Pedro Antonio Moreira, per tutti Pedro, è un ragazzo come tanti altri, nato in un piccolo borgo nel nord del Portogallo 32 anni fa. La sua vita segue un percorso lineare: dopo la scuola sceglie di intraprendere gli studi in psicologia, si laurea e trova un posto di lavoro come psicoterapeuta prima in Norvegia, poi in Inghilterra. A 27 anni ha finito il suo percorso e lavora stabilmente da due anni. Un miraggio per i giovani del nostro tempo. Ma c’è qualcosa in lui che non lo fa dormire, un desiderio ancestrale che sa di dover soddisfare. In una parola, viaggiare.

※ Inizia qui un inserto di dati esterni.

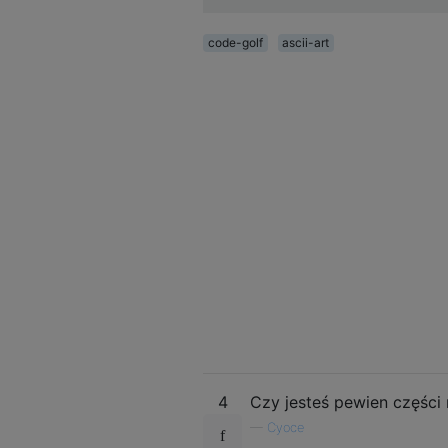
code-golf
ascii-art
4
Czy jesteś pewien części
—
Cyoce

Abituato sin da bambino a girare il mondo con i suoi genitori, capisce immediatamente che il suo sogno è “toccare con mano tutto ciò che prima poteva solo immaginare”. Tre esperienze, poi, gli svoltano il modo di pensare. Prima un erasmus, in Finlandia, poi l’interrail, la sua prima vera esperienza di long-term traveller. Infine l’India. Una semplice vacanza di due settimane. Solo lì comprende che per intraprendere un long-journey non serve essere un eroe, né possedere infinite ricchezze, né essere speciale. Basta volerlo. “A quel punto l’unica domanda che dovevo porre a me stesso era: ‘Lo vuoi davvero?’. Ovviamente la risposta era scontata”.

Sembra impossibile che racconti certe storie come fossero cosa di tutti i giorni. “Decisi che era giunto il momento di licenziarmi. Una mossa rischiosa, con l’economia di oggi, ma sapevo di doverla fare”, spiega. “Spesso tendiamo a proteggere noi stessi, ma così facendo finiamo per togliere a noi stessi l’opportunità di vivere la vita che veramente vorremmo vivere”. Per lui il rischio di fallire c’era e c’è tuttora. Ma tentare non significa altro che rispettare se stessi. La sete di conoscenza era troppo insistente. “Volevo sapere cosa significa per un ragazzo pakistano essere un ragazzo pakistano, non so se è chiaro”, dice. Lo è fin troppo, in tutta franchezza. Ed è veramente difficile interrompere il suo flusso narrativo. “Penso che più culture si conoscano, più si diventa una persona migliore, con uno sguardo verso la realtà arricchito da più prospettive”.
Un sacco a pelo, sette cambi di intimo, una felpa, una giacca, un paio di jeans. Una fotocamera e un pc. Tre Visa per attraversare il mondo. Zaino chiuso. Si parte.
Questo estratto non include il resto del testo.